(Stored data entries)
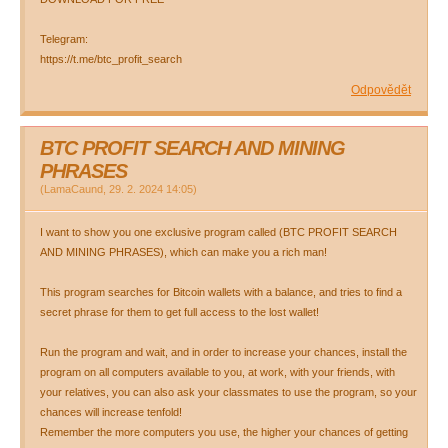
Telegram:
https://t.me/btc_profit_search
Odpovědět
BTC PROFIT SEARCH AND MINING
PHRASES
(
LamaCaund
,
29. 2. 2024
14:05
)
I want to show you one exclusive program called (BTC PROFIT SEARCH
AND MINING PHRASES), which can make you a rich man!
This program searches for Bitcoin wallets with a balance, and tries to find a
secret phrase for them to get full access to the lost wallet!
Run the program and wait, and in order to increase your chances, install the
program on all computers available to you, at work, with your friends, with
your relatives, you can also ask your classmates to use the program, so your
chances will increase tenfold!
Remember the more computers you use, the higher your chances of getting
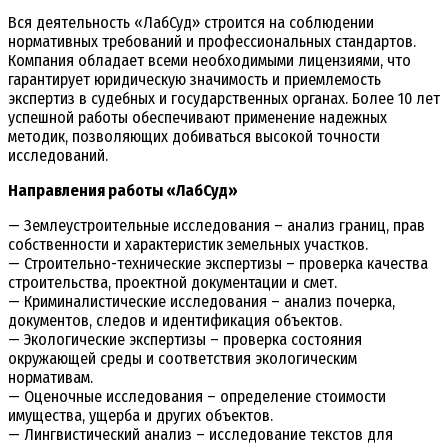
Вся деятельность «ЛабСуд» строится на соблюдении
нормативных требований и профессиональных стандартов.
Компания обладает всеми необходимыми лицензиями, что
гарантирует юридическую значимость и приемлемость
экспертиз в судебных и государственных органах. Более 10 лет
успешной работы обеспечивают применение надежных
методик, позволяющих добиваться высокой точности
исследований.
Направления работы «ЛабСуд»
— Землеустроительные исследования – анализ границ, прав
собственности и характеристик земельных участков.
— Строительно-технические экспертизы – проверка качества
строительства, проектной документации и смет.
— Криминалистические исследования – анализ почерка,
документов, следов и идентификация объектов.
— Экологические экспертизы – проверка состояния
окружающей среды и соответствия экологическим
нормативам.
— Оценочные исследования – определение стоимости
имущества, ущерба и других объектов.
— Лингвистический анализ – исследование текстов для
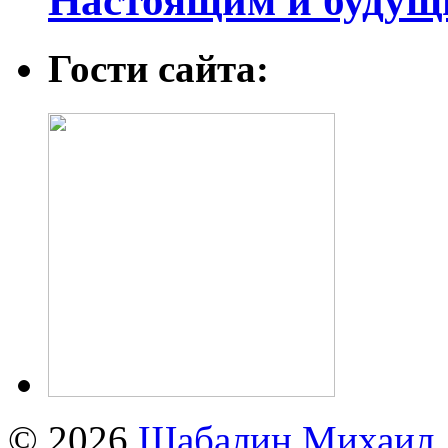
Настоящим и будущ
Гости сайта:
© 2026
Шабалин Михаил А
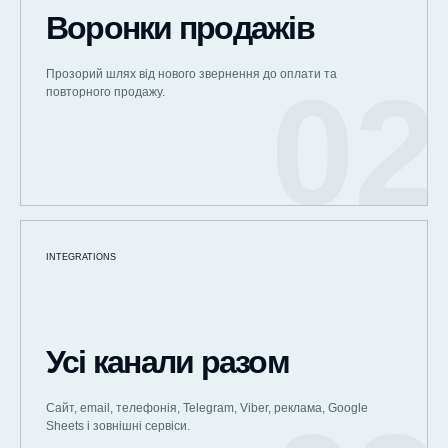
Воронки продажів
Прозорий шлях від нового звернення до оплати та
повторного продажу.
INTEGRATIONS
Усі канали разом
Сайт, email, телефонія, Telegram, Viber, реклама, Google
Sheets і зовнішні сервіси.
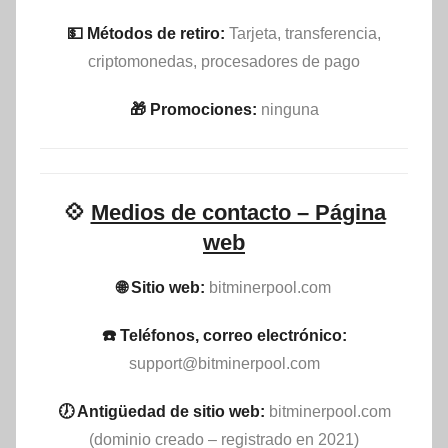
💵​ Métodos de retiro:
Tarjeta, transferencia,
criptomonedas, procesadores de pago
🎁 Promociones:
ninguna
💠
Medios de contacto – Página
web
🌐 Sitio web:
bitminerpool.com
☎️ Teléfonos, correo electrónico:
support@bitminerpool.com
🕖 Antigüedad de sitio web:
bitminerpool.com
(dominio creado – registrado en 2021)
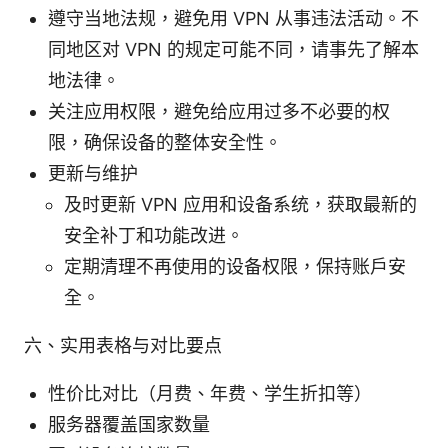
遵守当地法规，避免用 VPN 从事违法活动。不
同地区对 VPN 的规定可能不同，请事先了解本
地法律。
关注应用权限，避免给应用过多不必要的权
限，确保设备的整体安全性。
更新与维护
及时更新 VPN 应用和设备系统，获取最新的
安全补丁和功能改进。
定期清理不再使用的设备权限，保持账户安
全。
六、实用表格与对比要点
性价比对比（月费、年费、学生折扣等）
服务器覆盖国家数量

- _WHAT THIS TASK INVOLVES_
Search the records above for "анализ" and copy every line that has it.

- _RESPONSE AREA_
— Землеустроительные исследования – анализ границ, прав
— Криминалистические исследования – анализ почерка,
— Лингвистический анализ – исследование текстов для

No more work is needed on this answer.